*What you need to do*: Run through the records and, wherever a line holds the word "sách", return that line.

Screenshot grounding data:
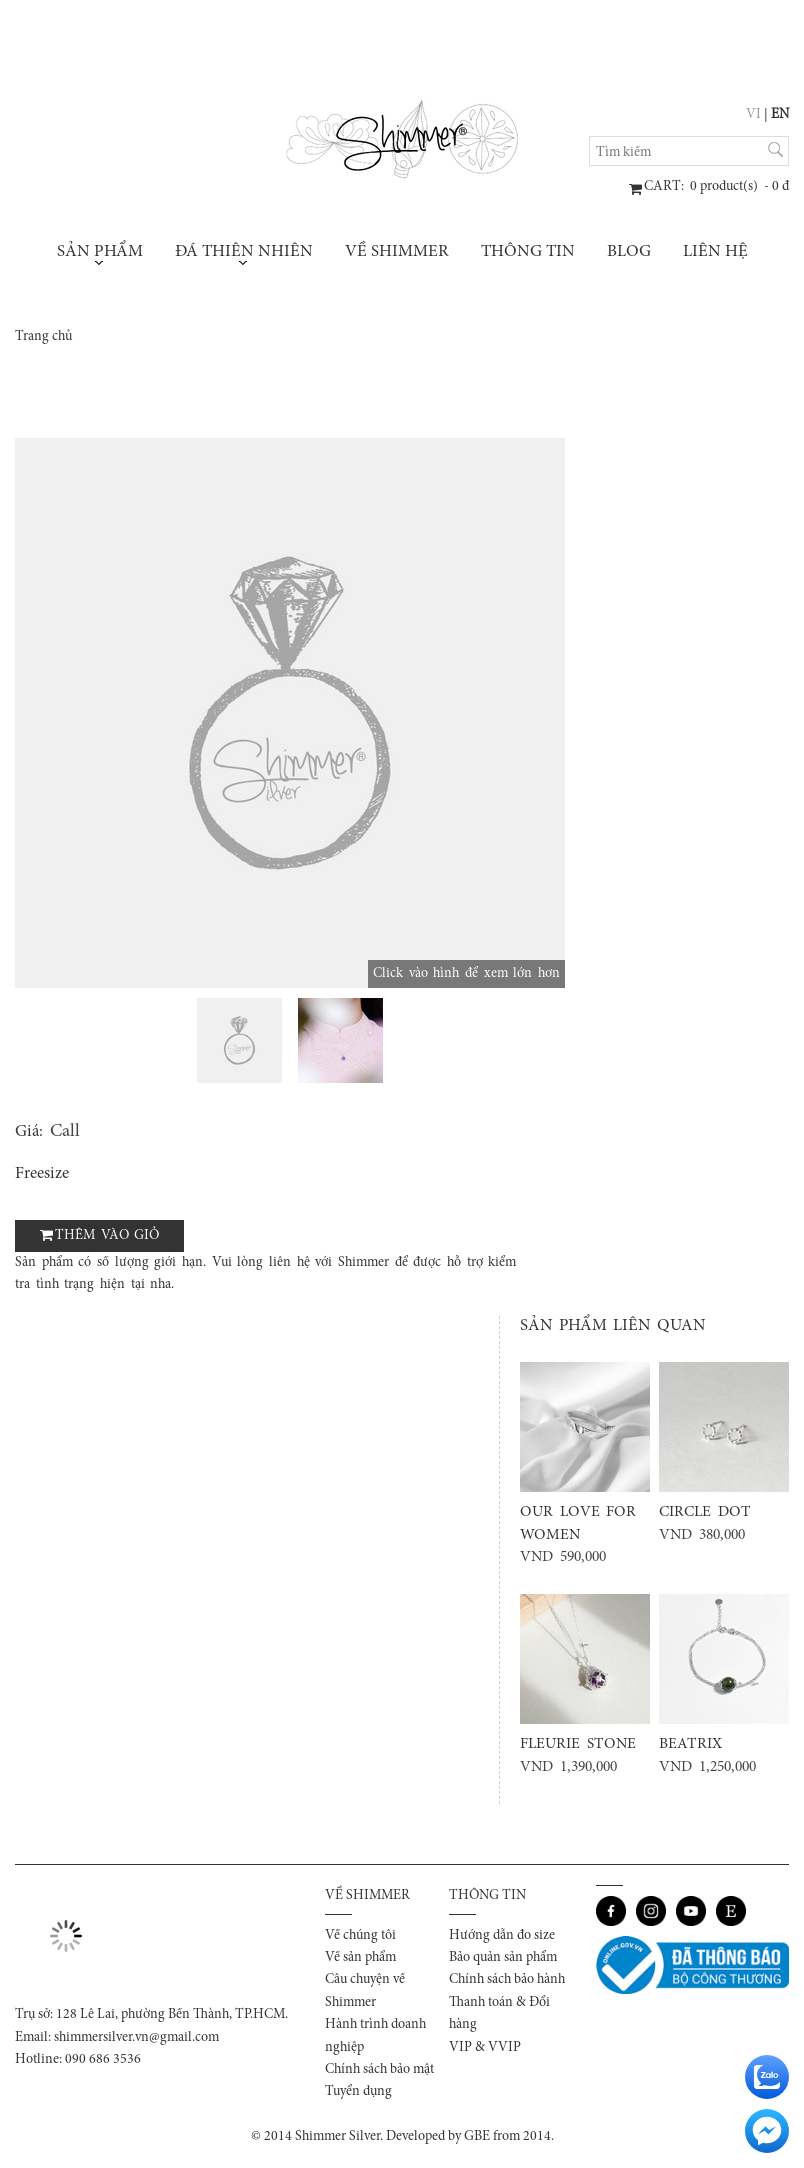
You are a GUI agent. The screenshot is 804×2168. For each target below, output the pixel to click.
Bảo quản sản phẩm (503, 1958)
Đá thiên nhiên (244, 254)
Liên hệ (715, 252)
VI (753, 115)
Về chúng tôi (360, 1936)
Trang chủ (43, 337)
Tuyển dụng (358, 2092)
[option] (290, 713)
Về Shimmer (397, 252)
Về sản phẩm (360, 1958)
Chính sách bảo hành (507, 1980)
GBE (477, 2137)
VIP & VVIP (485, 2048)
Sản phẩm (100, 254)
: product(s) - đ (716, 187)
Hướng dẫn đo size (502, 1936)
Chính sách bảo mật (379, 2070)
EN (780, 115)
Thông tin (528, 252)
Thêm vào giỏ (107, 1236)
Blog (629, 252)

*Reply*:
Chính sách bảo hành (507, 1980)
Chính sách bảo mật (379, 2070)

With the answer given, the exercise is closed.